June 19, 2026

Recipe Chain: Decode Multi-Layer CTF Encodings Without CyberChef

Recipe Chain, an on-site CyberChef alternative: stack 80+ decoders into a pipeline, auto-detect with Magic mode, and bookmark it in the URL. Client-side.

You have a string wrapped in three layers. What now?

A picoCTF prompt hands you something like NzA2OTYzNkY0MzU0NDY3QjZBNzM2RjZFNUY2OTczNUY2MTZDNkY3NDVGNkY2NjVGNkY3NjY1NzI2QjY5NkM2QzVGNjg2NTZDNzA1RjdE. It is not the flag. It is base64, and inside that is hex, and inside that is ASCII. You could open three browser tabs and copy-paste between them, or you could stack the two decoders into one pipeline and read the flag in a second.

That pipeline tool lives on this site. It is called Recipe Chain, and it is the CyberChef alternative you reach for when you do not want to leave the page. It chains 80+ decoders into a single byte pipeline, has a Magic mode that auto-discovers the recipe for you, runs entirely in your browser so your input is never uploaded, and stores the whole recipe in the URL so you can bookmark or share it. This post is the field guide: when to use it, how to stack layers by hand, when to brute-force a key, and the one situation where you should close the tab and write Python instead.

Most CTF "crypto" challenges in the early rounds are not crypto at all. They are encodings stacked on encodings, and the whole puzzle is figuring out the order.
Note: Recipe Chain is the multi-step workbench. When you already know it is one specific transform, the single-purpose tools are faster: Base64 Decoder, XOR Cipher, ROT Cipher, and Morse Decoder each give you a focused view with brute-force and frequency analysis built in. The chain is for when you need two or more of them in a row.

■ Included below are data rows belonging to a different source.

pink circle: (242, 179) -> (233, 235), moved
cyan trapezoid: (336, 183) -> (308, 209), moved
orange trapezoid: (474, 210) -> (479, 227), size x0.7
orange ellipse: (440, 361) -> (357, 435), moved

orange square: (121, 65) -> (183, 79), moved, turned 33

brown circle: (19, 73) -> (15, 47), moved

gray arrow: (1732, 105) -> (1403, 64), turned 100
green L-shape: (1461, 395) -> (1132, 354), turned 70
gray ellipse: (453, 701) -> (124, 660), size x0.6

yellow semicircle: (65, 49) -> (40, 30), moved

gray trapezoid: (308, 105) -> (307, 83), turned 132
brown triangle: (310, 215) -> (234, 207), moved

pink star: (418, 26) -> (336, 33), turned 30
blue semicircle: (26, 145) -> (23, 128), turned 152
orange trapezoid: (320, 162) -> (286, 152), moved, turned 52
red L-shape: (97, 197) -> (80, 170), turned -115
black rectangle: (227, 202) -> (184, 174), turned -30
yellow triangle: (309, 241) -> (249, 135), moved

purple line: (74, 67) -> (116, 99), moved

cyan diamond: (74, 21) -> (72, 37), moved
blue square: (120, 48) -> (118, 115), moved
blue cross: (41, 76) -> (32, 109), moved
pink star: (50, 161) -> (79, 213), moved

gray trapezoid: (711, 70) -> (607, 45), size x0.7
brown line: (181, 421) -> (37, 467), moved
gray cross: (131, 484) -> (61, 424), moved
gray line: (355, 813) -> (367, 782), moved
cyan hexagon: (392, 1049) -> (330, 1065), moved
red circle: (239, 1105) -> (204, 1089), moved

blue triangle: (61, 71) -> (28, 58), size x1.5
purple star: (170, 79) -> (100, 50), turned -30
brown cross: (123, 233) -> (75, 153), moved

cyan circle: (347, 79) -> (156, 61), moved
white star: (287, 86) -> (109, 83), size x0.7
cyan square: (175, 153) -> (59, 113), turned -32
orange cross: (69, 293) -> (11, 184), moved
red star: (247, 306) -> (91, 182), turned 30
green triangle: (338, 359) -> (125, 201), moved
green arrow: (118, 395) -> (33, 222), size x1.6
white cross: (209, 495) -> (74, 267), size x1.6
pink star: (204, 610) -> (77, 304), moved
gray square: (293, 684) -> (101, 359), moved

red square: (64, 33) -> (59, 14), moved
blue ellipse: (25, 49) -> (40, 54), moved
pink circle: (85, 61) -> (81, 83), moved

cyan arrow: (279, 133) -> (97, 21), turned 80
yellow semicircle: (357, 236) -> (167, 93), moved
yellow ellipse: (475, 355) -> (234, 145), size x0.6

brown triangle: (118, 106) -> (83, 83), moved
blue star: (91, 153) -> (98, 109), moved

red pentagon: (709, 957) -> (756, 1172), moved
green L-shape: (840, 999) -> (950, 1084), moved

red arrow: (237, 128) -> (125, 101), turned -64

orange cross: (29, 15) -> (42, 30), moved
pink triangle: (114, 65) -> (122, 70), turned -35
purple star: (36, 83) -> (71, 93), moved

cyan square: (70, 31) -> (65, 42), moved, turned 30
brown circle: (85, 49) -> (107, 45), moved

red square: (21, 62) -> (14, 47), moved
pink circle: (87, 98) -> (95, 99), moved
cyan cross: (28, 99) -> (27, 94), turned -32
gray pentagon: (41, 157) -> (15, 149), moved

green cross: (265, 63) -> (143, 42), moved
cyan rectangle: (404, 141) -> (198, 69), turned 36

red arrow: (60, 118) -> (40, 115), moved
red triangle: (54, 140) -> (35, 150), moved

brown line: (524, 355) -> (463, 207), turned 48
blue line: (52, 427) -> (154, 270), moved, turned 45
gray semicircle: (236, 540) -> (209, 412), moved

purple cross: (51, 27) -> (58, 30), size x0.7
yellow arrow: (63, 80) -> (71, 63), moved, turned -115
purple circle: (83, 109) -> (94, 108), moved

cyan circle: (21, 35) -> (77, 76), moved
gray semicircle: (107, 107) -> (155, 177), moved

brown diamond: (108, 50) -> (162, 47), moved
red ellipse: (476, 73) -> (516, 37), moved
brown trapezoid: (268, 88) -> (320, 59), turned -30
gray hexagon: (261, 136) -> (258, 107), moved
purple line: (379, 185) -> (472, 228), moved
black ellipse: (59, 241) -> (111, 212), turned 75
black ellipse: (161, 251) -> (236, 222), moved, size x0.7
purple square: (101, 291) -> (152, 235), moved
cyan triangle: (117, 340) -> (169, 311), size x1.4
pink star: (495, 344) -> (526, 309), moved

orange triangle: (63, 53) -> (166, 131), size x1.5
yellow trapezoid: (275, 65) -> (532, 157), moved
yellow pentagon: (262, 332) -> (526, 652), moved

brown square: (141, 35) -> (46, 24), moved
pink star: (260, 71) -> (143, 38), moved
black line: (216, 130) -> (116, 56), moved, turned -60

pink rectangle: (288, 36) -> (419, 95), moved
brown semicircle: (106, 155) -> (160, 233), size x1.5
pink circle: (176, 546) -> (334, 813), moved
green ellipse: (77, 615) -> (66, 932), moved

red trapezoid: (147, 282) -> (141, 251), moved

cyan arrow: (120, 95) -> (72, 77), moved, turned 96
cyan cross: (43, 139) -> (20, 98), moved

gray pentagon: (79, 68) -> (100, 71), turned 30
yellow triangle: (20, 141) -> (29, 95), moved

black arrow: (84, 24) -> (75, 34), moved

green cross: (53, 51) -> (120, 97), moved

How does the pipeline actually work?

The model is the same one CyberChef popularized, and it is worth understanding because it explains every quirk you will hit. The pipeline is byte-oriented. Each operation receives the raw bytes produced by the previous step and returns new bytes. There is no "string" passed between steps; there are only bytes, and the output area decides at the end whether those bytes look like UTF-8 text or whether it should fall back to a hex view.

So a recipe is just an ordered list of operations. Your input enters at the top, flows through each step, and the bottom of the stack is your answer. If a step in the middle produces garbage, every step after it produces garbage too, which is exactly the signal you want: the first step whose output stops looking like a valid encoding is usually the wrong step or the wrong order.

INPUT: Vm0wd2QyVnRWa2RXV0doWFYwZG9WVll3... (looks like base64)
step 1 From Base64 -> raw bytes
step 2 From Hex -> more bytes
step 3 ROT13 -> ascii text
OUTPUT: picoCTF{the_flag_appears_here}

Because the contract between steps is "bytes in, bytes out," you can put almost anything next to anything else. From Base64 then From Hex then ROT13 is a valid recipe. So is XOR then From Base32 then a SHA-256 hash. The tool does not care whether the combination is sensible; it just runs the bytes through. That freedom is the whole point.

Key insight: The output panel auto-switches between text and hex. If your final bytes are not printable, you do not get a wall of mojibake; you get a clean hex dump. That is your cue that the chain is not finished yet, or that the last step was wrong. Treat the hex view as "keep going" rather than "done."

What is Magic mode and when should I trust it?

Pasting an unknown blob and guessing the layers by hand is slow. Magic mode is the answer. You drop the ciphertext in, switch on Magic, and the tool tries common operations against your input, scores the results by how much they look like real data (printable ratio, the presence of picoCTF{, entropy, dictionary words), and surfaces the candidate recipes that move you closest to readable text. It is the magic decoderhalf of the "decode multiple layers" problem: instead of you knowing it is base64-then-hex, the tool proposes that chain.

The honest version of how to use it: Magic is a strong first guess, not an oracle. It is excellent at the boring layers, base64, hex, the ROT family, URL encoding, and at telling you "this is clearly Base58, not Base64." It is weaker once a real key is involved, because XOR with an unknown multi-byte key or a Vigenere with an unknown keyword has too large a search space to brute in the browser instantly.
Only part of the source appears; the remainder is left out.